Figure 1.

Conservation of MUG-type UDGs. (A) Shown are the phylogenetic relationships between representative UDGs of the α/β-fold superfamily. Included are Homo sapiens UNG2 (hsUNG2; accession no. P22674), TDG (hsTDG; Q13569) and SMUG1 (hsSMUG1; O95862); Drosophila melanogaster Thd1p (dmThd1p; Q9V4D8) and SMUG1 (dmSMUG1; Swiss-Prot, Q9VEM1); Xenopus laevis SMUG1 (xlSMUG1; Q9YGN6) Schizosaccharomyces pombe Ung1p (spUng1p; O74834) and Thp1p (spThp1p: O59825); Saccharomyces cerevisiae Ung1p (saccUng1p; P12887); Serratia marcescens Mug (smMug; P43343); Escherichia coli Ung (ecUng; P12295) and Mug (ecMug; P43342); Streptomyces coelicolor UDGb (scUDGb; NP_626251) and MUG (scMug; NP_625542); Pyrobaculum aerophilum UDGa (paUDGa; NP_558739) and UDGb (paUDGb: NP_559226); Thermus thermophilus UDG (tthUDG; CAD29337); Mycobacterium tuberculosis UDG (mtUDG; NP_335742); Thermotoga maritima UDG (tmUDG; NP_228321); and Archaeoglobus fulgidus UDG (afUDG; NP_071102). (B) Amino acid sequence alignment of the catalytic core domains of spThp1p, dmThd1p with hsTDG and ecMug.
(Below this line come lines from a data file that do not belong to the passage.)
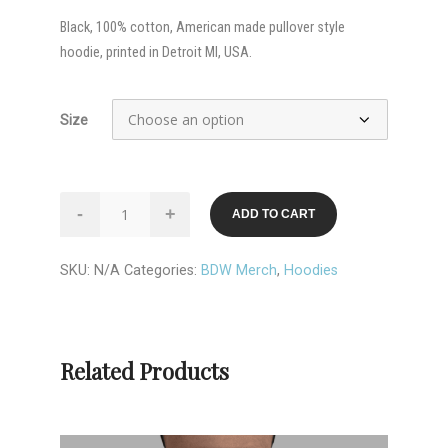
Black, 100% cotton, American made pullover style
hoodie, printed in Detroit MI, USA.
Size
Brown
-
+
ADD TO CART
Dog
Welding
SKU:
N/A
Categories:
BDW Merch
,
Hoodies
*DETROIT*
Hoodie
quantity
Related Products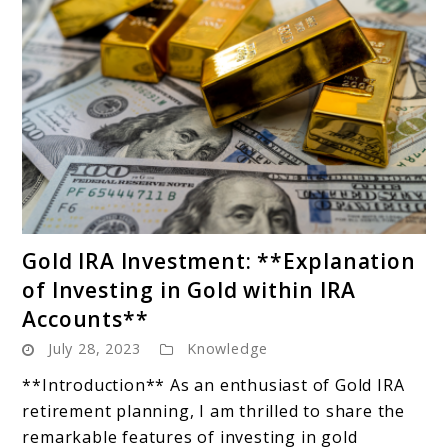
link
Gold IRA Investment: **Explanation
to
of Investing in Gold within IRA
Gold
Accounts**
IRA
July 28, 2023
Knowledge
Investment:
**Explanation
**Introduction** As an enthusiast of Gold IRA
of
retirement planning, I am thrilled to share the
Investing
remarkable features of investing in gold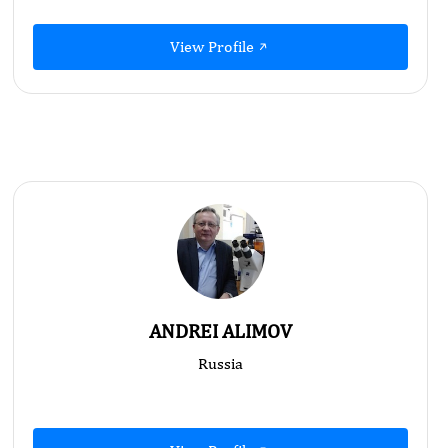
View Profile
ANDREI ALIMOV
Russia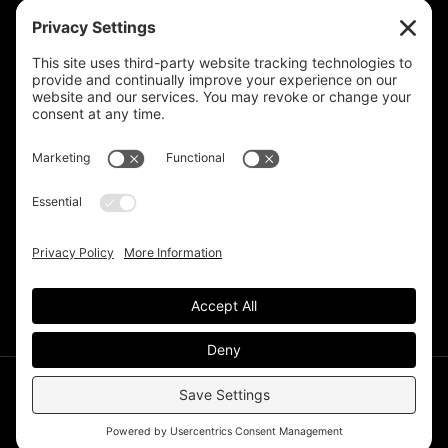
Privacy Settings
Support & Subscribe
Disclaimers
Privacy Policy
Reprinting Guidelines
Terms Of Service
©Deer Park Gazette LLC 2002 – 2026. The Deer Park
Gazette is a subsidiary of
TRECpro LLC
.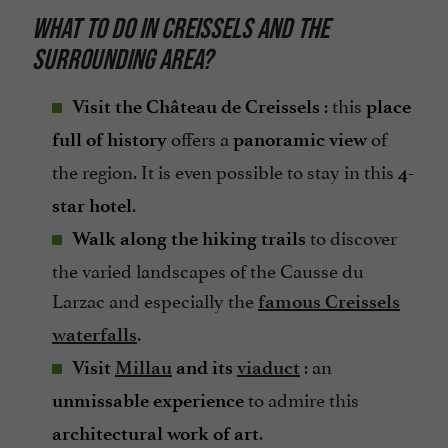
WHAT TO DO IN CREISSELS AND THE
SURROUNDING AREA?
: this
Visit the Château de Creissels
place
offers a
of
full of history
panoramic view
the region. It is even possible to stay in this
4-
.
star hotel
to discover
Walk along the hiking trails
the varied landscapes of the Causse du
Larzac and especially the
famous Creissels
.
waterfalls
: an
Visit
Millau
and its
viaduct
to admire this
unmissable experience
.
architectural work of art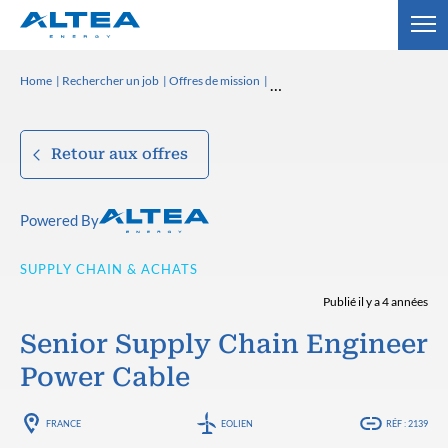
Home
Rechercher un job
Offres de mission
Retour aux offres
Powered By
SUPPLY CHAIN & ACHATS
Publié il y a 4 années
Senior Supply Chain Engineer
Power Cable
FRANCE
EOLIEN
RÉF : 2139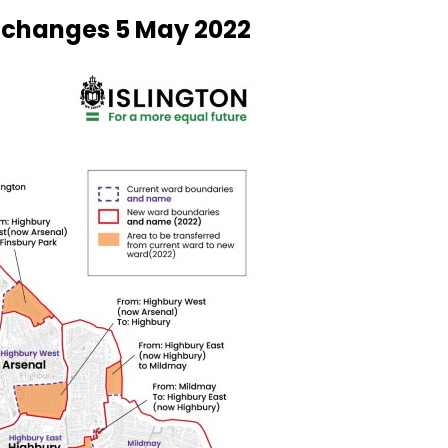
 changes 5 May 2022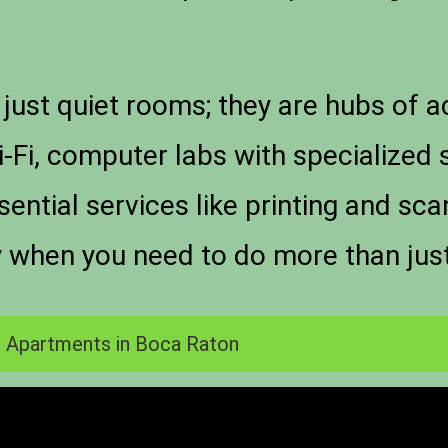
just quiet rooms; they are hubs of 
-Fi, computer labs with specialized 
ntial services like printing and sc
y when you need to do more than jus
 Apartments in Boca Raton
The conserved MUG characteristic active site motif G(I/L)NPG(L/I) in the N‐terminal part of the catalytic domain and the less conserved C-terminal residues that are critical for a specific interaction with the substrate DNA are framed in red; other conserved residues are framed and shaded. The arrow indicates the position of the critical catalytic residue (N140) of TDG (6). (C) Schematic representation of the overall domain organization of the same members of the MUG subfamily of UDGs. The conserved core domains of the proteins are shaded, and the relative positions of the active site motifs indicated. All sequence analyses were done with the ClustalW routine (Blosum30 matrix; Gap penalty, 10; Gap extension penalty, 0.1) of the MacVector Sequence analysis software (Version 7.1.1; Accelrys, Burlington, USA).